研究費用の捻出もままならず、一家は苦しいながらも
「熱い思い」で前に進んでいきます。
キュリー博物館
引用 http://rosemary-photos.blog.so-net.ne.jp/2012-10-24-2
ピエールの死そしてスキャンダル
共同研究の中、ラジウムを発見しノーベル賞を受賞した夫妻ですがピエールは馬車事故で不慮の死をとげてしまいます。

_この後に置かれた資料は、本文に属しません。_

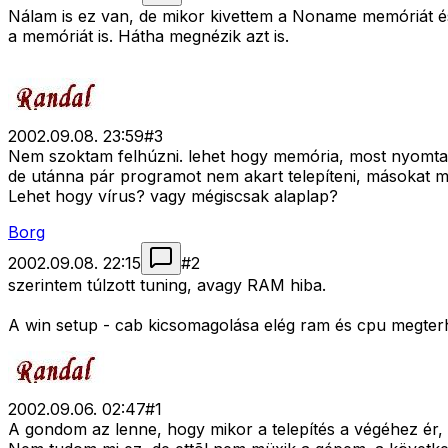
Nálam is ez van, de mikor kivettem a Noname memóriát és
a memóriát is. Hátha megnézik azt is.
2002.09.08. 23:59
#
3
Nem szoktam felhúzni. lehet hogy memória, most nyomtam 
de utánna pár programot nem akart telepíteni, másokat m
Lehet hogy vírus? vagy mégiscsak alaplap?
Borg
2002.09.08. 22:15
#
2
szerintem túlzott tuning, avagy RAM hiba.
A win setup - cab kicsomagolása elég ram és cpu megterhelõ
2002.09.06. 02:47
#
1
A gondom az lenne, hogy mikor a telepítés a végéhez ér, ah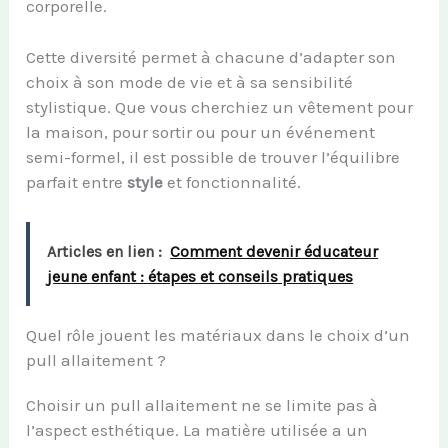
corporelle.
Cette diversité permet à chacune d’adapter son
choix à son mode de vie et à sa sensibilité
stylistique. Que vous cherchiez un vêtement pour
la maison, pour sortir ou pour un événement
semi-formel, il est possible de trouver l’équilibre
parfait entre
style
et fonctionnalité.
Articles en lien :
Comment devenir éducateur
jeune enfant : étapes et conseils pratiques
Quel rôle jouent les matériaux dans le choix d’un
pull allaitement ?
Choisir un pull allaitement ne se limite pas à
l’aspect esthétique. La matière utilisée a un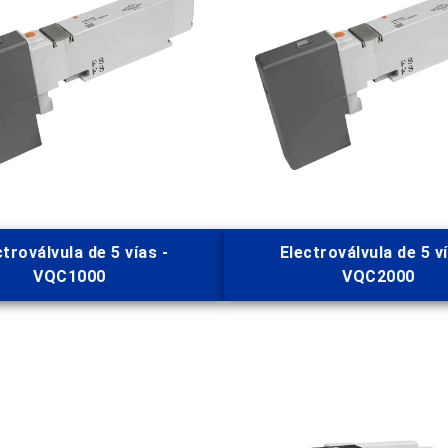
ctroválvula de 5 vías -
Electroválvula de 5 ví
VQC1000
VQC2000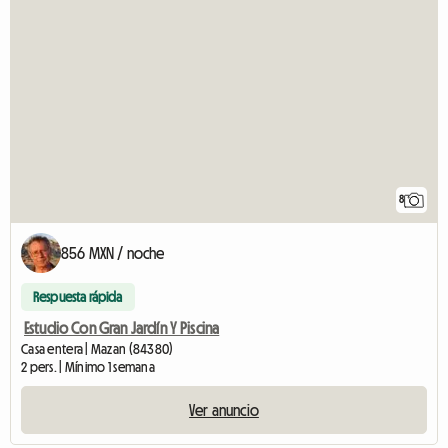
8
856 MXN / noche
Respuesta rápida
Estudio Con Gran Jardín Y Piscina
Casa entera | Mazan (84380)
2 pers. | Mínimo 1 semana
Ver anuncio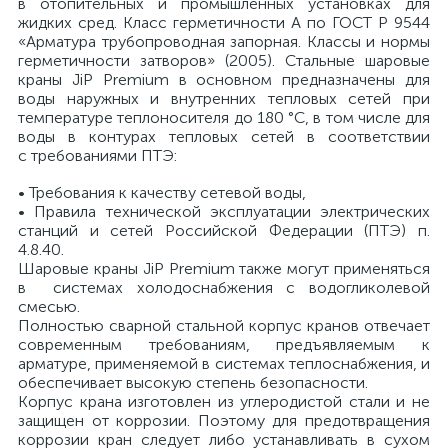
в отопительных и промышленных установках для
жидких сред. Класс герметичности А по ГОСТ Р 9544
«Арматура трубопроводная запорная. Классы и нормы
герметичности затворов» (2005). Стальные шаровые
краны JiP Premium в основном предназначены для
воды наружных и внутренних тепловых сетей при
температуре теплоносителя до 180 °С, в том числе для
воды в контурах тепловых сетей в соответствии
с требованиями ПТЭ:
• Т
ребования к качеству сетевой воды,
• Правила технической эксплуатации электрических
станций и сетей Российской Федерации (ПТЭ) п.
4.8.40.
Шаровые краны JiP Premium также могут применяться
в системах холодоснабжения с водогликолевой
смесью.
Полностью сварной стальной корпус кранов отвечает
современным требованиям, предъявляемым к
арматуре, применяемой в системах теплоснабжения, и
обеспечивает высокую степень безопасности.
Корпус крана изготовлен из углеродистой стали и не
защищен от коррозии. Поэтому для предотвращения
коррозии кран следует либо устанавливать в сухом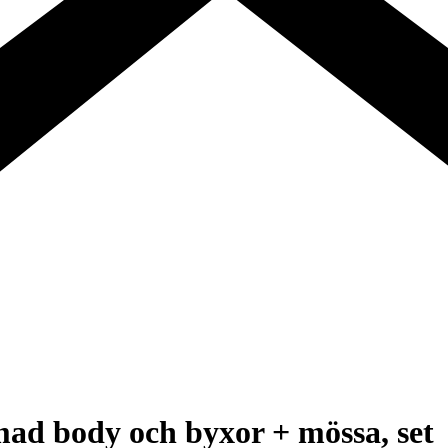
mad body och byxor + mössa, set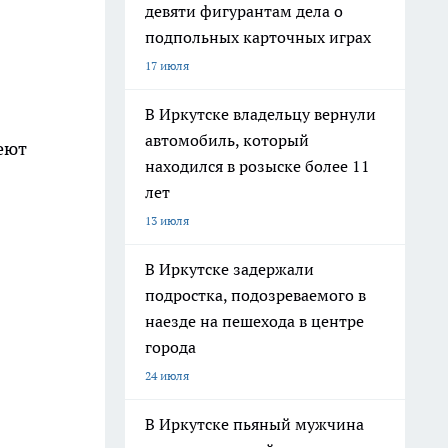
девяти фигурантам дела о
подпольных карточных играх
17 июля
В Иркутске владельцу вернули
автомобиль, который
еют
находился в розыске более 11
лет
13 июля
В Иркутске задержали
подростка, подозреваемого в
наезде на пешехода в центре
города
24 июля
В Иркутске пьяный мужчина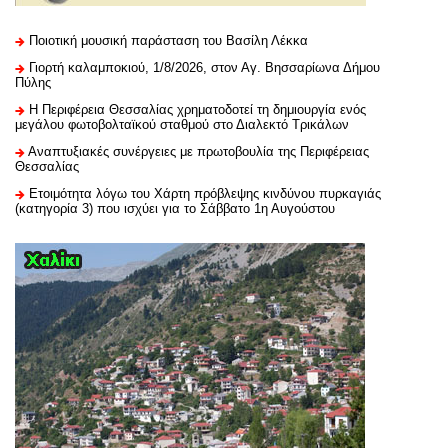
Ποιοτική μουσική παράσταση του Βασίλη Λέκκα
Γιορτή καλαμποκιού, 1/8/2026, στον Αγ. Βησσαρίωνα Δήμου
Πύλης
H Περιφέρεια Θεσσαλίας χρηματοδοτεί τη δημιουργία ενός
μεγάλου φωτοβολταϊκού σταθμού στο Διαλεκτό Τρικάλων
Αναπτυξιακές συνέργειες με πρωτοβουλία της Περιφέρειας
Θεσσαλίας
Ετοιμότητα λόγω του Χάρτη πρόβλεψης κινδύνου πυρκαγιάς
(κατηγορία 3) που ισχύει για το Σάββατο 1η Αυγούστου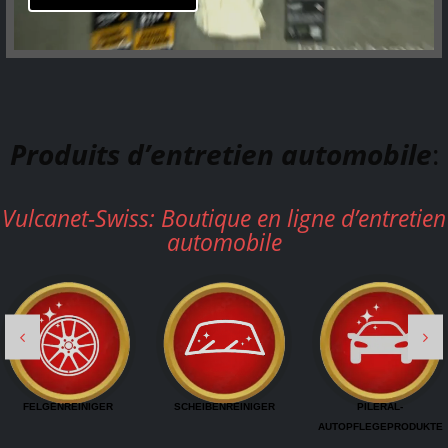
Produits d’entretien automobile
:
Vulcanet-Swiss: Boutique en ligne d’entretien
automobile
SCHEIBENREINIGER
PILERAL-
MOTORRADPFLEGE
AUTOPFLEGEPRODUKTE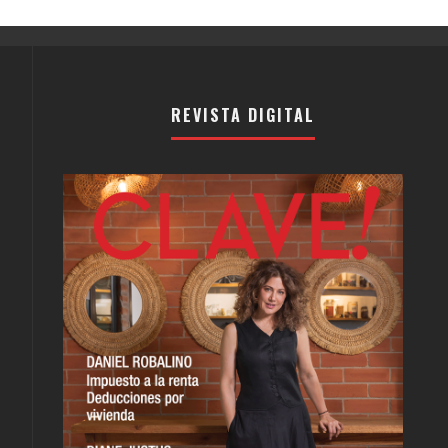
REVISTA DIGITAL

その後、単独でも化学賞を受賞したマリーですが、この頃同時に
ピエールの教え子との不倫騒動がスキャンダルとなってしまいます。
これはのちに教え子の妻が裁判をおこして、フランス中に広まる
大ニュースになり、第一次世界大戦まで格好の餌食となってしまうのです。
また、マリーはフランスの科学アカデミー会員の候補に推薦されますが
これもまた面倒な事態を引き寄せました。
対立候補は男性、フランス人、カトリック教徒の人物でありましたが
アカデミーの周囲が女性、ポーランド人、自由主義のマリーという
これまたわかりやすい対立構図を作ってしまったのです。
新聞は、マリーの人格を否定するような記事を書き
ピエールの功績にのっただけだと揶揄します。
いつの時代でもスキャンダルを売り物にする輩はいるものです。
それでも、マリーはひるみませんでした。
堂々とストックホルムでの授賞式にも参加し、生涯研究を続けます。
体調を崩すこともあり、療養生活もありましたが
日々をしっかりと生きていったのです。
リケジョを見守る
国内で研究に励み、家事育児もこなしている人は今も相当数います。彼女たちの日々は実に地味なものであり
とても「リケジョ」と軽くひとくくりにはできないような気がします。
日々研究に専念できるよう、私たちは静かに見守りたいですね。